The gods are looking the other way while we men fail

Most of us know him simply as Makhathini and never bother to find out his first name.

Most of us know him simply as Makhathini and never bother to find out his first name.

We give him plastic smiles or even ignore him when we encounter him at the reception area each day.

Lucas Makhathini is a colleague in the security department at Sowetan's offices in Industria West.

A humble and friendly man is Makhathini, but this week a call from him made me sit up and regard him closely.

"I am worried," he said quietly, yet firmly enough to make me listen up.

"We as men have abandoned our traditional values, sheared off the African roots that earned us the respect of our women, children and nation," Makhathini said.

Our discourse lasted about five minutes but it was incisive and very educative.

Makhathini said he was especially aggrieved by the fact that black men attend funerals to parade their wealth in the form of the cars they drive or the suits they wear. They have little to do with mourning or comforting the bereaved families.

"It is disheartening to see men rush off to their cars after the last rites, instead of filling the grave as is custom.

"In traditional societies men knew that it was their duty to fill the grave at a funeral. Today you see bereaved families hiring graders - an additional expense - to put the soil into the grave, while the men watch as women patiently sing hymns."
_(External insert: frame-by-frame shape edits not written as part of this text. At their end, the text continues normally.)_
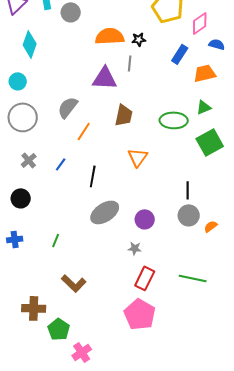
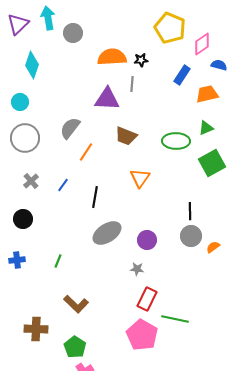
brown trapezoid: (124, 115) -> (126, 136), turned 100
green line: (193, 278) -> (175, 319), moved
green pentagon: (59, 329) -> (75, 347), moved

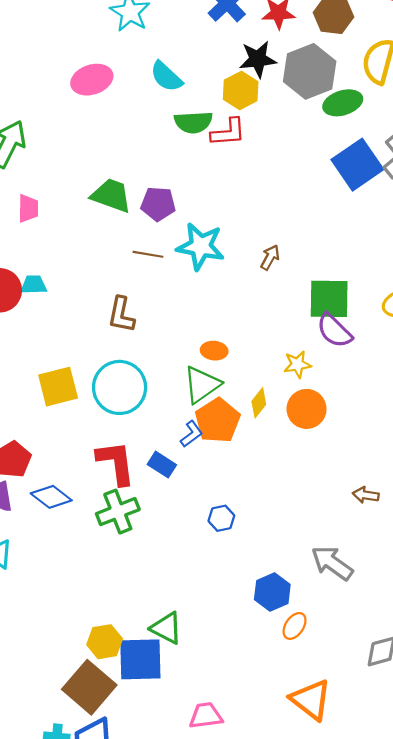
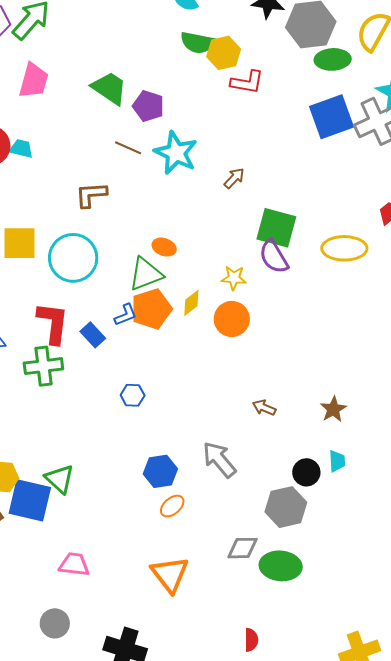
yellow hexagon: (241, 90) -> (224, 53), moved
red L-shape: (228, 132) -> (247, 82), moved
pink trapezoid: (28, 208) -> (34, 81), size x1.4
brown L-shape: (121, 315) -> (91, 195), turned 60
He observed that the country was going through a rough patch in many ways. He said rampant crime and misguided behaviour by the youth, among other examples, were caused by the dearth in exemplary leadership qualities of black men.

Makhathini is right.

In Africa we believe that bad things happen for a reason.

As Makhathini puts it, the gods must be looking the other way while we fail as men to take the lead the best way our forebears taught us.

I think my colleague is appealing to the spirit rather than the mind, to the soul and the will to do the right thing.

Indeed the gods are angry, and, as Makhathini says, it is by rejecting age-old values such as respecting the dead that the ancestors' ire is drawn.

The attainment of ubuntu, says Makhathini, begins with the respect of self.

"Yes, self-respect engenders the regard for others. As such, men in urban areas should emulate those in rural communities who still cling to their cultural roots."

In the rural communities a bereaved family feels really comforted at the end of the day because of the respect and warmth shown by neighbours and other mourners.

There the men know their role: to bury one of their own with dignity. The women pool resources and feed mourners in the days leading up to the funeral.

Few are buried as paupers in such communities - which are largely poverty-stricken - because the spirit of ubuntu still prevails.

The absence of this spirit is the cause of Makhathini's fears that we will see the end of black culture and African tradition that had been practised throughout the centuries.